Pour mémoire, peuvent être qualifiées d’intermédiaires en opérations de banque et en services de paiement, les personnes qui, « à titre habituel », exercent, « contre rémunération ou toute autre forme d’avantage économique », l’intermédiation en opérations de banque et en services de paiement, laquelle consiste « à présenter, proposer ou aider à la conclusion des opérations de banque ou services de paiement ou à effectuer tous travaux et conseils préparatoires à leur
réalisation
[2]
». L’article R. 519-2 précise, quant à lui, qu’est considéré comme une telle présentation, proposition ou aide à la conclusion « le fait pour toute personne de solliciter ou de recueillir l’accord du client sur l’opération de banque ou le service de paiement ou d’exposer oralement ou par écrit à un client potentiel les modalités d’une opération de banque ou d’un service de paiement, en vue de sa réalisation ou de sa fourniture ». Ainsi, l’intermédiaire n’accomplit pas en personne les opérations de banque ou de services de paiement en question, mais se contente de rapprocher les parties à ces opérations, dont l’une doit nécessairement être un établissement de crédit ou un établissement de
paiement
[3]
.
Or, deux délits existent en la matière ; ils figurent aujourd’hui aux articles L. 571-15 et L. 571-16 du Code monétaire et financier. Jusqu’à la fin de l’année 2014, le premier de ces articles prévoyait que « le fait, pour tout personne physique, d’enfreindre l’une des interdictions prévues à l’article L. 519-1 et à la première phrase de l’article L. 519-2 est puni de deux ans d’emprisonnement et de 30 000 euros d’amende ». Cette disposition n’était cependant pas satisfaisante. Certes, la référence au premier alinéa de l’article L. 519-2 du code témoignait du fait qu’est puni de la sorte le fait de méconnaître l’interdiction d’exercer une activité d’intermédiaire en opérations de banque entre deux personnes dont l’une au moins n’est pas un établissement de
crédit
[4]
. On parle ici, souvent, d’exercice illégal de la profession d’intermédiaire en opérations de
banque
[5]
. En revanche, l’article L. 571- 15 n’était pas clair lorsqu’il renvoyait aux interdictions prévues par l’article L. 519-1 du code, dans la mesure où cette disposition ne contenait plus d’interdiction.

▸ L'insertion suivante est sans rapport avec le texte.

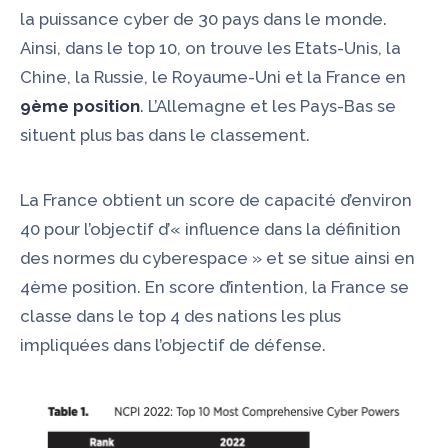
la puissance cyber de 30 pays dans le monde.
Ainsi, dans le top 10, on trouve les Etats-Unis, la
Chine, la Russie, le Royaume-Uni et la France en
9ème position
. L’Allemagne et les Pays-Bas se
situent plus bas dans le classement.
La France obtient un score de capacité d’environ
40 pour l’objectif d’« influence dans la définition
des normes du cyberespace » et se situe ainsi en
4ème position. En score d’intention, la France se
classe dans le top 4 des nations les plus
impliquées dans l’objectif de défense.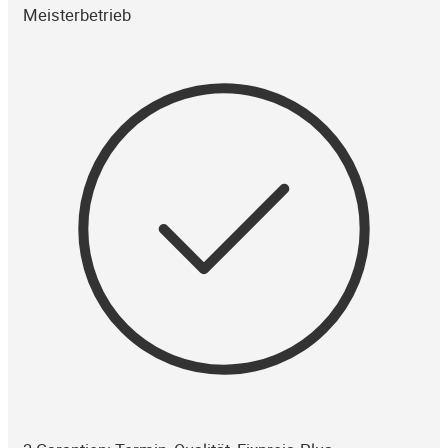
Meisterbetrieb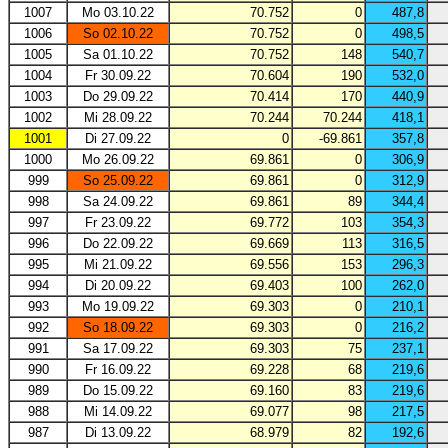
1007
Mo 03.10.22
70.752
0
487,8
1006
So 02.10.22
70.752
0
498,5
1005
Sa 01.10.22
70.752
148
540,7
1004
Fr 30.09.22
70.604
190
532,0
1003
Do 29.09.22
70.414
170
440,9
1002
Mi 28.09.22
70.244
70.244
418,1
1001
Di 27.09.22
0
-69.861
357,8
1000
Mo 26.09.22
69.861
0
306,9
999
So 25.09.22
69.861
0
312,9
998
Sa 24.09.22
69.861
89
344,4
997
Fr 23.09.22
69.772
103
354,3
996
Do 22.09.22
69.669
113
316,5
995
Mi 21.09.22
69.556
153
296,3
994
Di 20.09.22
69.403
100
262,0
993
Mo 19.09.22
69.303
0
210,1
992
So 18.09.22
69.303
0
216,2
991
Sa 17.09.22
69.303
75
237,1
990
Fr 16.09.22
69.228
68
219,6
989
Do 15.09.22
69.160
83
219,6
988
Mi 14.09.22
69.077
98
217,5
987
Di 13.09.22
68.979
82
192,6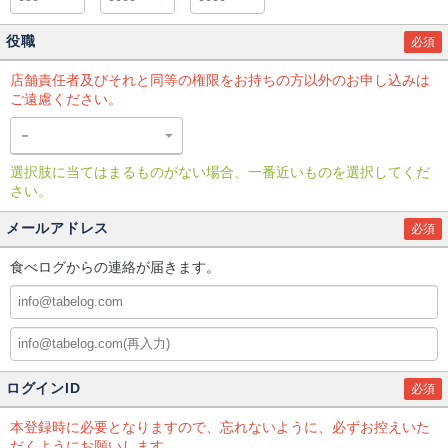
役職
必須
店舗責任者及びそれと同等の権限をお持ちの方以外のお申し込みは
ご遠慮ください。
選択肢に当てはまるものがない場合、一番近いものを選択してくだ
さい。
メールアドレス
必須
食べログからの連絡が届きます。
ログインID
必須
本登録時に必要となりますので、忘れないように、必ずお控えいた
だくようにお願いします。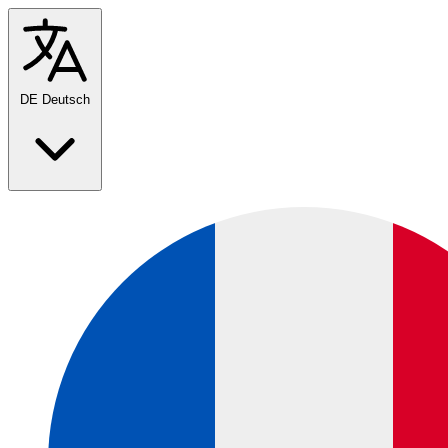
DE
Deutsch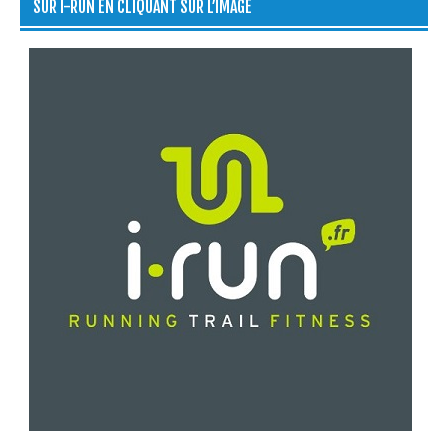
SUR I-RUN EN CLIQUANT SUR L’IMAGE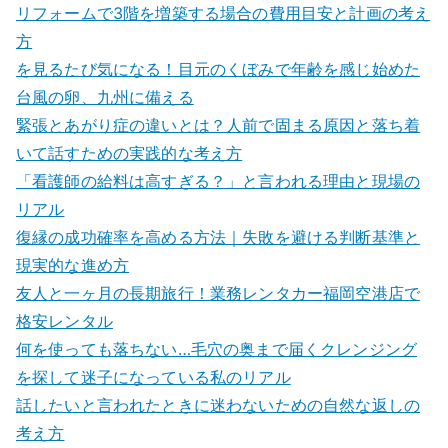
リフォームで3階を増築する場合の費用目安と計画の考え
方
を見るたび気になる！目元のくぼみで年齢を感じ始めた
台風の卵、九州に備える
緊張とあがり症の違いとは？人前で固まる原因と落ち着
いて話すための実践的な考え方
「看護師の給料は高すぎる？」と言われる理由と現場の
リアル
復縁の成功確率を高める方法｜失敗を避ける判断基準と
現実的な進め方
友人と一ヶ月の長期旅行！業務レンタカー福岡空港店で
格安レンタル
何を使っても落ちない…毛穴の奥まで届くクレンジング
を探して迷子になっている私のリアル
話したいと言われたときに迷わないための自然な返しの
考え方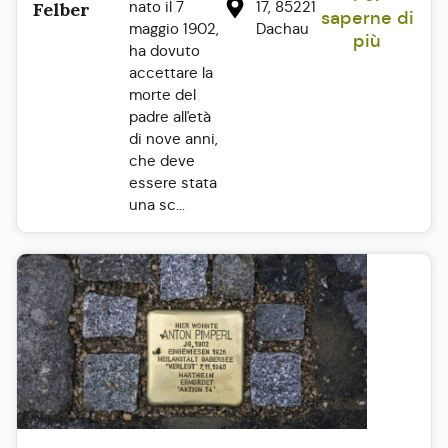
nato il 7
17, 85221
Felber
saperne di
maggio 1902,
Dachau
più
ha dovuto
accettare la
morte del
padre all'età
di nove anni,
che deve
essere stata
una sc...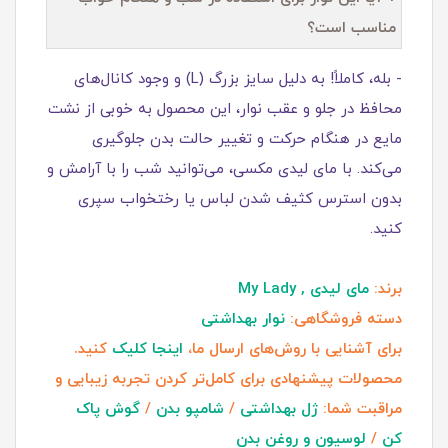
مناسب است؟
- بله، کاملاً! به دلیل سایز بزرگ (L) و وجود کانال‌های
محافظ در جلو و عقب نوار، این محصول به خوبی از نشت
مایع در هنگام حرکت و تغییر حالت بدن جلوگیری
می‌کند. با مای لیدی مکسی، می‌توانید شب را با آرامش و
بدون استرس کثیف شدن لباس یا رختخواب سپری
کنید.
برند:
مای لیدی , My Lady
دسته فروشگاهی:
نوار بهداشتی
برای آشنایی با روش‌های ارسال ما،
اینجا کلیک
کنید.
محصولات پیشنهادی برای کامل‌تر کردن تجربه زیبایی و
مراقبت شما:
ژل بهداشتی
/
شامپو بدن
/
گوش پاک
کن
/
لوسیون و روغن بدن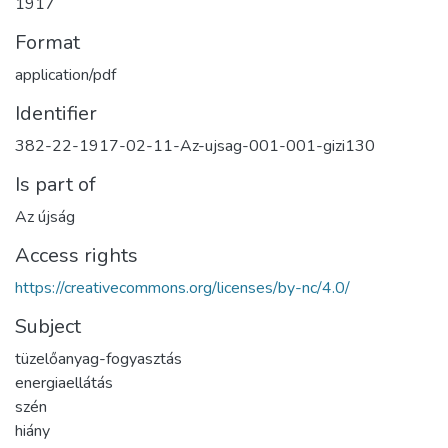
1917
Format
application/pdf
Identifier
382-22-1917-02-11-Az-ujsag-001-001-gizi130
Is part of
Az újság
Access rights
https://creativecommons.org/licenses/by-nc/4.0/
Subject
tüzelőanyag-fogyasztás
energiaellátás
szén
hiány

Notre législation ne pouvait donc rester en l’état. En conséquence, le contenu de l’article L. 571-15 a été modifié par la loi n° 2014-1662 du 30 décembre 2014 portant diverses dispositions d’adaptation de la législation au droit de l’Union européenne en matière économique et financière. Désormais, la disposition concernée ne vise plus que « l’obligation prévue au premier alinéa de l’article L. 519-2 ». La référence à l’article L. 519-1 a logiquement disparu. La loi corrige ainsi une erreur manifeste de
renvoi
[6]
.
La chronique Droit pénal bancaire est assurée par Jérôme Lasserre Capdeville.
1
Th. Samin, « Le statut d’intermédiaire en opérations de banque : jument de Roland ou Belle au bois dormant », Banque et Droit n° 91, sept.-oct. 2003, p. 3.
2
C. mon. fin., art. L. 519-1.
3
C. mon. fin., art. L. 519-2.
4
Cass. crim. 22 févr. 1990, n° 88-86.688 : Bull. crim. 1990, n° 88 ; D. 1991, somm. p. 35, obs. M. Vasseur. – Cass. crim. 30 mars 1992, n° 91-82.343 : Bull. crim. 1992, n° 131. – Cass. crim. 12 nov. 1998, n° 97-82.954 : Bull. crim. 1998, n° 297 ; D. aff. 1999, p. 257, obs. X. Delpech.
5
V. dernièrement, Cass. crim. 2 déc. 2009, n° 09-81.088 : Gaz. Pal. 2010, p. 914, note J. Lasserre Capdeville ; Banque et Droit, mars-avr. 2010, p. 31, obs. Th. Bonneau.
6
Projet de loi portant diverses dispositions d’adaptation au droit de l’Union européenne en matière économique et financière, étude d’impact, 11 juill. 2014, p. 79.